RECORD EXCERPTS:
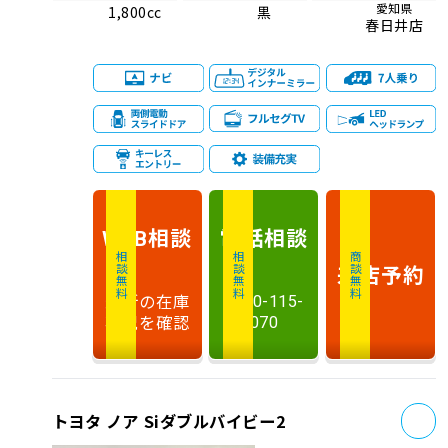
愛知県
1,800cc
黒
春日井店
相談
電話
相談
WEB
相談無料
相談無料
商談無料
来店予約
最新の在庫
0120-115-
状況を確認
070
お
トヨタ ノア Siダブルバイビー2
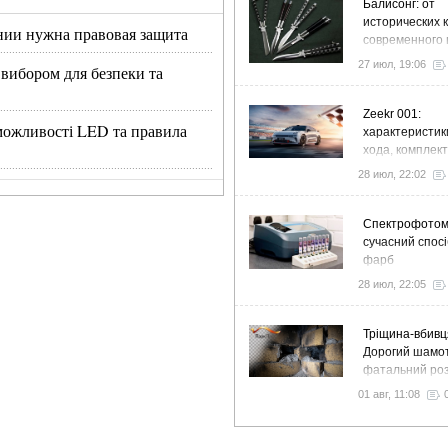
Балисонг: от
исторических 
нии нужна правовая защита
современного 
флиппинга
27 июл, 19:06
 вибором для безпеки та
Zeekr 001:
, можливості LED та правила
характеристик
хода, комплек
особенности
28 июл, 22:02
Спектрофото
сучасний спосі
фарб
28 июл, 22:05
Тріщина-вбивц
Дорогий шамот
фатальний роз
як звичайний 
01 авг, 11:08
вночі пустить 
у спальню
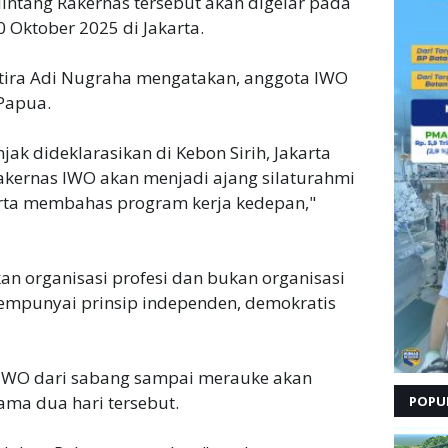
elintang Rakernas tersebut akan digelar pada
0 Oktober 2025 di Jakarta.
ira Adi Nugraha mengatakan, anggota IWO
 Papua.
ak dideklarasikan di Kebon Sirih, Jakarta
Rakernas IWO akan menjadi ajang silaturahmi
erta membahas program kerja kedepan,"
 organisasi profesi dan bukan organisasi
 mempunyai prinsip independen, demokratis
 IWO dari sabang sampai merauke akan
ama dua hari tersebut.
POPU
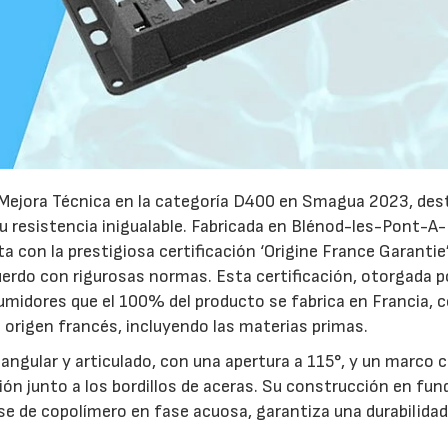
e Mejora Técnica en la categoría D400 en Smagua 2023, des
u resistencia inigualable. Fabricada en Blénod-les-Pont-A-
a con la prestigiosa certificación ‘Origine France Garantie’
uerdo con rigurosas normas. Esta certificación, otorgada p
midores que el 100% del producto se fabrica en Francia, c
 origen francés, incluyendo las materias primas.
tangular y articulado, con una apertura a 115°, y un marco 
ión junto a los bordillos de aceras. Su construcción en fun
se de copolímero en fase acuosa, garantiza una durabilida
15/07/2026
29/07/2026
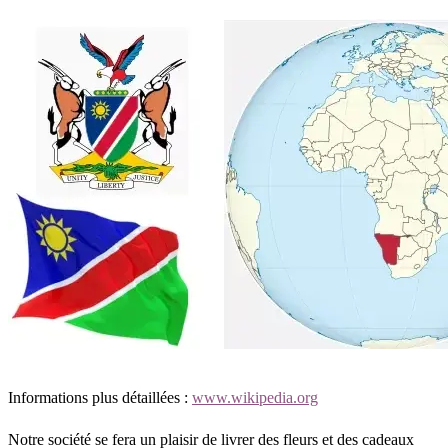
Informations plus détaillées :
www.wikipedia.org
Notre société se fera un plaisir de livrer des fleurs et des cadeaux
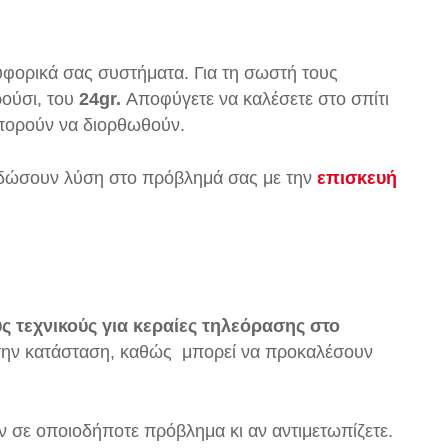
ρυφορικά σας συστήματα. Για τη σωστή τους
ρούσι, του
24gr.
Αποφύγετε να καλέσετε στο σπίτι
πορούν να διορθωθούν.
α δώσουν λύση στο πρόβλημά σας με την
επισκευή
ύς τεχνικούς για κεραίες τηλεόρασης στο
ν την κατάσταση, καθώς μπορεί να προκαλέσουν
ν σε οποιοδήποτε πρόβλημα κι αν αντιμετωπίζετε.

ASSIGNED TASK:
Print, exactly and with no pictures, the lines of the listing above starting at the one that has "ak dideklarasikan di Kebon Sirih, Jakarta" and ending at the one that has "a con la prestigiosa", both included.

EXPECTED ANSWER:
ak dideklarasikan di Kebon Sirih, Jakarta
Rakernas IWO akan menjadi ajang silaturahmi
erta membahas program kerja kedepan,"
 organisasi profesi dan bukan organisasi
 mempunyai prinsip independen, demokratis
 IWO dari sabang sampai merauke akan
ama dua hari tersebut.
POPU
e Mejora Técnica en la categoría D400 en Smagua 2023, des
u resistencia inigualable. Fabricada en Blénod-les-Pont-A-
a con la prestigiosa certificación ‘Origine France Garantie’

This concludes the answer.